[RECORD SET]

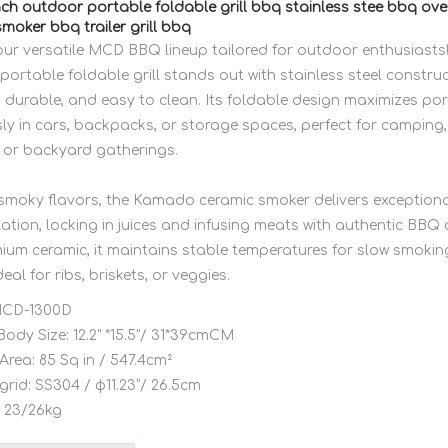
ch outdoor portable foldable grill bbq stainless stee bbq o
moker bbq trailer grill bbq
our versatile MCD BBQ lineup tailored for outdoor enthusiasts!
ortable foldable grill stands out with stainless steel constru
, durable, and easy to clean. Its foldable design maximizes porta
sly in cars, backpacks, or storage spaces, perfect for camping, 
 or backyard gatherings.
, smoky flavors, the Kamado ceramic smoker delivers exceptiona
ation, locking in juices and infusing meats with authentic BBQ
mium ceramic, it maintains stable temperatures for slow smokin
ideal for ribs, briskets, or veggies.
CD-1300D
Body Size:
12.2" *15.5"/ 31*39cmCM
Area:
85 Sq in / 547.4cm²
grid:
SS304 / φ11.23”/ 26.5cm
23/26kg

[/RECORD SET]

→ **EXERCISE BRIEF**: Restate the preceding entries in full, word for word, with the pictures removed.

→ **OUTPUT BELOW**:
ch outdoor portable foldable grill bbq stainless stee bbq o
moker bbq trailer grill bbq
our versatile MCD BBQ lineup tailored for outdoor enthusiasts!
ortable foldable grill stands out with stainless steel constru
, durable, and easy to clean. Its foldable design maximizes porta
sly in cars, backpacks, or storage spaces, perfect for camping, 
 or backyard gatherings.
, smoky flavors, the Kamado ceramic smoker delivers exceptiona
ation, locking in juices and infusing meats with authentic BBQ
mium ceramic, it maintains stable temperatures for slow smokin
ideal for ribs, briskets, or veggies.
CD-1300D
Body Size:
12.2" *15.5"/ 31*39cmCM
Area:
85 Sq in / 547.4cm²
grid:
SS304 / φ11.23”/ 26.5cm
23/26kg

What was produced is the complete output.